Terlebih bagi seorang muslim yang merindukan syafa’atnya,
ia pun selalu melantunkan shalawat dan salam tersebut setiap kali disebutkan
nama beliau Shallallahu 'alaihi wassalam. Karena memang shalawat kepada
beliau Shallallahu 'alaihi wassalam merupakan ibadah mulia yang diperintahkan
oleh Allah Ta'ala.
Allah Ta'ala berfirman :
إِنَّ اللَّهَ وَمَلاَئِكَتَهُ يُصَلُّونَ عَلَى النَّبِيِّ يَاأَيُّهَا
الَّذِينَ ءَامَنُوا صَلُّوا عَلَيْهِ وَسَلِّمُوا تَسْلِيمًا
(artinya): “Sesungguhnya Allah dan para malaikat-Nya bershalawat kepada Nabi.
Hai orang-orang yang beriman, bershalawatlah kalian kepada Nabi dan
ucapkanlah salam kepadanya”. (Al Ahzab: 56)
Rasulullah Shallallahu 'alaihi wassallam bersabda (artinya): “Barangsiapa
bershalawat kepadaku sekali saja, niscaya Allah akan membalasnya dengan
shalawat sepuluh kali lipat.” (H.R. Al Hakim dan Ibnu Sunni, dishahihkan oleh
Asy Syaikh Al Albani dalam Shahihul Jami’)

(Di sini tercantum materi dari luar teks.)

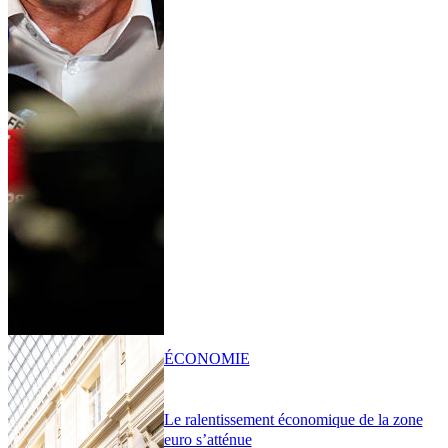
ÉCONOMIE
Le ralentissement économique de la zone
euro s’atténue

Demikianlah kedudukan shalawat Nabi Shallallahu 'alaihi wassalam dalam agama
Islam. Sehingga di dalam mengamalkannya pun haruslah dengan petunjuk Nabi
Muhammad Shallallahu 'alaihi wassalam.
Sebaik-baik shalawat, tentunya yang sesuai dengan petunjuk Nabi Shallallahu
'alaihi wassallam dan sejelek-jelek shalawat adalah yang menyelisihi
petunjuknya Shallallahu 'alaihi wassallam. Karena beliau Shallallahu 'alaihi
wassalam lebih mengerti shalawat manakah yang paling sesuai untuk diri beliau
Shallallahu 'alaihi wassallam.
Diantara shalawat-shalawat yang telah dituntunkan oleh Nabi Shallallahu
'alaihi wassalam kepada umatnya, yaitu:
اللّهُمَّ صّلِّ عَلَى مُحَمَّدٍ وَعَلَى آلِ مُحَمَّدٍ كَمَا صَلَيْتَ عَلَى
إِبْرَاهِيْمَ وَعَلَى آلِ إِبْرَاهِيْمَ إِنَّكَ حَمِيْدٌ مَجِيْدٌ ، اللهُمَّ
بَارِكْ عَلَى مُحَمَّدٍ وَعَلَى آلِ مُحَمَّدٍ كَمَا بَارَكْتَ عَلَى
إِبْرَاهِيْمَ وَعَلَى آلِ إبْرَاهِيْمَ إِنَّكَ حَمِيْدٌ مَجِيْدٌ
“Ya, Allah curahkanlah shalawat kepada Nabi Muhammad dan keluarganya,
sebagaimana Engkau telah curahkan shalawat kepada Nabi Ibrahim dan
keluarganya. Sesungguhnya Engkau Maha Terpuji lagi Maha Mulia. Ya Allah,
curahkanlah barakah kepada Nabi Muhammad dan keluarganya, sebagaimana Engkau
telah curahkan barakah kepada Nabi Ibrahim dan keluarganya. Sesungguhnya
Engkau Maha Terpuji lagi Maha Mulia.” (HR. Al Bukhari dan Muslim)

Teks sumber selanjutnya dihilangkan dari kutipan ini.